── Source data ──

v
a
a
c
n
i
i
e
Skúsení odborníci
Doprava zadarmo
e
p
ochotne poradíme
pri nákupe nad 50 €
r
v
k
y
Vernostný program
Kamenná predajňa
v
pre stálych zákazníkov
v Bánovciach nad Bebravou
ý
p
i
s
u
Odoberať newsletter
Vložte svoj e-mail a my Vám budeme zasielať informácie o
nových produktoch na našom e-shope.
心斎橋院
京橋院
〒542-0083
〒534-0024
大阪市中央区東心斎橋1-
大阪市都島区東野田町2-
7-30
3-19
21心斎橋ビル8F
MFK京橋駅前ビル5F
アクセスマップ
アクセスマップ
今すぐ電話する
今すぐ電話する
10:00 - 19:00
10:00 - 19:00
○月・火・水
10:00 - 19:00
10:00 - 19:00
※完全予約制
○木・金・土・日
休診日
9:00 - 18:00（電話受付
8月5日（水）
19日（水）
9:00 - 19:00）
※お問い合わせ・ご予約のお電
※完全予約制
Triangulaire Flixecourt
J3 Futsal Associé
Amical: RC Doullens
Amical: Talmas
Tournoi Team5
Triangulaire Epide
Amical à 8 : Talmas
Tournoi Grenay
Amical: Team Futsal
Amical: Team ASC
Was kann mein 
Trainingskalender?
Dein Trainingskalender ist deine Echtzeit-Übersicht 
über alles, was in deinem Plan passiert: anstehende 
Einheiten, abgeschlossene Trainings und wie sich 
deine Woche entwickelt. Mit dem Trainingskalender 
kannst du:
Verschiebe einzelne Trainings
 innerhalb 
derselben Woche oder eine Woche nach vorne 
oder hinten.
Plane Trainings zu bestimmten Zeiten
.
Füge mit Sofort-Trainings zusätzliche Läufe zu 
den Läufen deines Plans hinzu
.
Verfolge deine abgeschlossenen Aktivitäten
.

───

Task ->
Copy every record above out again, word for word.

Expected answer ->
v
a
a
c
n
i
i
e
Skúsení odborníci
Doprava zadarmo
e
p
ochotne poradíme
pri nákupe nad 50 €
r
v
k
y
Vernostný program
Kamenná predajňa
v
pre stálych zákazníkov
v Bánovciach nad Bebravou
ý
p
i
s
u
Odoberať newsletter
Vložte svoj e-mail a my Vám budeme zasielať informácie o
nových produktoch na našom e-shope.
心斎橋院
京橋院
〒542-0083
〒534-0024
大阪市中央区東心斎橋1-
大阪市都島区東野田町2-
7-30
3-19
21心斎橋ビル8F
MFK京橋駅前ビル5F
アクセスマップ
アクセスマップ
今すぐ電話する
今すぐ電話する
10:00 - 19:00
10:00 - 19:00
○月・火・水
10:00 - 19:00
10:00 - 19:00
※完全予約制
○木・金・土・日
休診日
9:00 - 18:00（電話受付
8月5日（水）
19日（水）
9:00 - 19:00）
※お問い合わせ・ご予約のお電
※完全予約制
Triangulaire Flixecourt
J3 Futsal Associé
Amical: RC Doullens
Amical: Talmas
Tournoi Team5
Triangulaire Epide
Amical à 8 : Talmas
Tournoi Grenay
Amical: Team Futsal
Amical: Team ASC
Was kann mein 
Trainingskalender?
Dein Trainingskalender ist deine Echtzeit-Übersicht 
über alles, was in deinem Plan passiert: anstehende 
Einheiten, abgeschlossene Trainings und wie sich 
deine Woche entwickelt. Mit dem Trainingskalender 
kannst du:
Verschiebe einzelne Trainings
 innerhalb 
derselben Woche oder eine Woche nach vorne 
oder hinten.
Plane Trainings zu bestimmten Zeiten
.
Füge mit Sofort-Trainings zusätzliche Läufe zu 
den Läufen deines Plans hinzu
.
Verfolge deine abgeschlossenen Aktivitäten
.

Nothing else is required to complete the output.